Interflora battle with Google is a boost for brand owners

Fiona McBride, partner and trade mark attorney at Withers & Rogers LLP, explains why today's judgement in favour of Interflora in its trademark battle with Google is good news for marketers.

Today’s Advocate General Opinion (AGO) in the case of Interflora vs Marks & Spencer (M&S) will be a welcome boost for brand owners seeking to protect their brand online.

The Advocate General has advised that the trademark owner is entitled to prohibit third parties from using protected terms as advertising keywords if there is a risk that internet users could be left uncertain about whom they are buying from.

Additionally, in particular to this case, there was a concern that the internet user may assume a link between M&S and Interflora on the basis that M&S were offering the same flower delivery service and could be assumed to be an approved member of Interflora’s network.
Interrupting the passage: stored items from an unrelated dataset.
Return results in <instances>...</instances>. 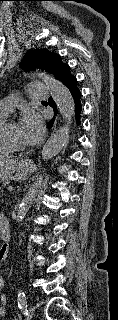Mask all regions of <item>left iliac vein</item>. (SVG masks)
Masks as SVG:
<instances>
[{
	"label": "left iliac vein",
	"instance_id": "obj_1",
	"mask_svg": "<svg viewBox=\"0 0 118 320\" xmlns=\"http://www.w3.org/2000/svg\"><path fill=\"white\" fill-rule=\"evenodd\" d=\"M34 313H35V308L33 306H30L28 308L25 320H31V318L33 317Z\"/></svg>",
	"mask_w": 118,
	"mask_h": 320
}]
</instances>
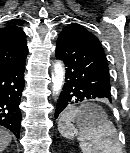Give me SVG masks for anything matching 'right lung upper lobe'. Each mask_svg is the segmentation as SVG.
Returning a JSON list of instances; mask_svg holds the SVG:
<instances>
[{
	"instance_id": "1",
	"label": "right lung upper lobe",
	"mask_w": 130,
	"mask_h": 153,
	"mask_svg": "<svg viewBox=\"0 0 130 153\" xmlns=\"http://www.w3.org/2000/svg\"><path fill=\"white\" fill-rule=\"evenodd\" d=\"M27 51L25 33L21 28L8 25L0 30V67L24 61Z\"/></svg>"
}]
</instances>
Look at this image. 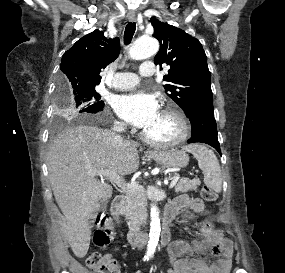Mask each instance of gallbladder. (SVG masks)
I'll return each mask as SVG.
<instances>
[{"label":"gallbladder","instance_id":"gallbladder-1","mask_svg":"<svg viewBox=\"0 0 285 273\" xmlns=\"http://www.w3.org/2000/svg\"><path fill=\"white\" fill-rule=\"evenodd\" d=\"M106 201H107V200H105V201L102 203L103 208L106 207Z\"/></svg>","mask_w":285,"mask_h":273}]
</instances>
The decision is the latest in a series of cases seeking to clarify whether it is legal for companies to use the trade marks of leading brands in keyword advertising in order to drive sales of their own products and services.

In 2009, global flower retailer, Interflora, brought a trade mark infringement action to challenge M&S for bidding on its brand name as a Google Adword.

In their view, M&S should not be permitted to pay Google to promote its own flower business by advertising alongside search results for the word ‘Interflora’.  The M&S link would appear directly below Interflora's in the search engine's ‘sponsored links’ section.

This outcome is good news for brand owners and should go some way to assist in clarifying the rules around the use of brands as keywords. We hope that the AGO is followed by the Court of Justice.